L’esclave de Monsieur Solal d’Esparbec

L'Esclave de Monsieur Solal d'Esparbec
L’Esclave de Monsieur Solal d’Esparbec

Résumé L’esclave de Monsieur Solal d’Esparbec

Gérard est envoyé chez sa mère à Tunis. Il vivait auparavant chez sa grand-mère, une femme portée sur la religion.

Lorsqu’il arrive, il est accueilli par trois filles. Il va apprendre que ce sont sa soeur et ses deux cousines.

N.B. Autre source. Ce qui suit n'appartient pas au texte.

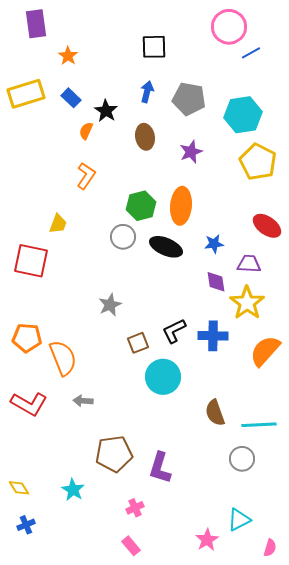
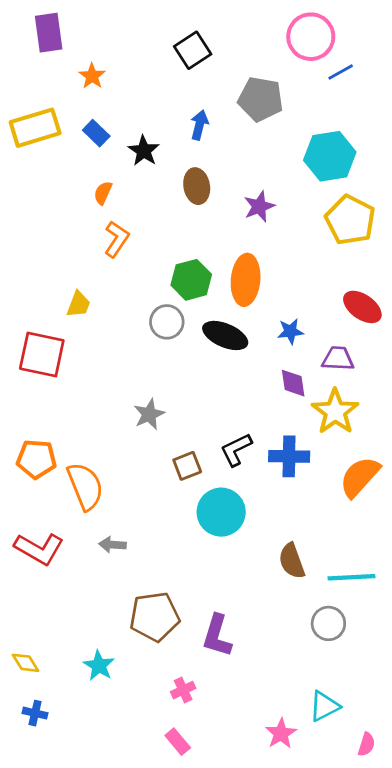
black square: (154, 47) -> (193, 50), moved, turned -32
gray pentagon: (189, 99) -> (261, 99), moved
orange semicircle: (86, 131) -> (103, 193), moved
blue cross: (26, 525) -> (35, 713), turned 36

Avis L’esclave de Monsieur Solal d’Esparbec

Dans ce roman de 260 pages, Esparbec a-t-il le temps d’énumérer tout ce à quoi il fait allusion depuis l’arrivée chez sa mère ? Si ce n’est pas le cas, il a matière à écrire pour une autre autobiographie. Et c’est ce qu’il fera. Sommes-nous dans ce genre ? Je me suis demandée si avec le talent de l’auteur, il n’est pas plutôt en train de nous mener en bateau en nous racontant une histoire, sortie de son imagination, de ses fantasmes. Car en relisant ma critique d’un autre roman de l’auteur, censé passé pour une autobiographie, certains éléments sont amplement différents. Même si les expériences racontées ont fait de lui l’homme qu’il est. Avec ce livre, Esparbec relate une expérience de vie lorsque Gérard était jeune, très jeune, bien avant son arrivée chez son frère. Et là, il faut se référer à La débauche. Esparbec écrit comme bon lui semble. Il met en avant certains personnages, certaines situations. On pense qu’il les laisse de côté pour ne pas y revenir. Mais c’est sans compter tout ce qu’il a à raconter. Les enfants savent tous que ce qu’ils font est mal, surtout ces relations entre cousins-cousines, entre personnes d’une même famille. Ils sont allés extrêmement plus loin que ce que peuvent certains enfants.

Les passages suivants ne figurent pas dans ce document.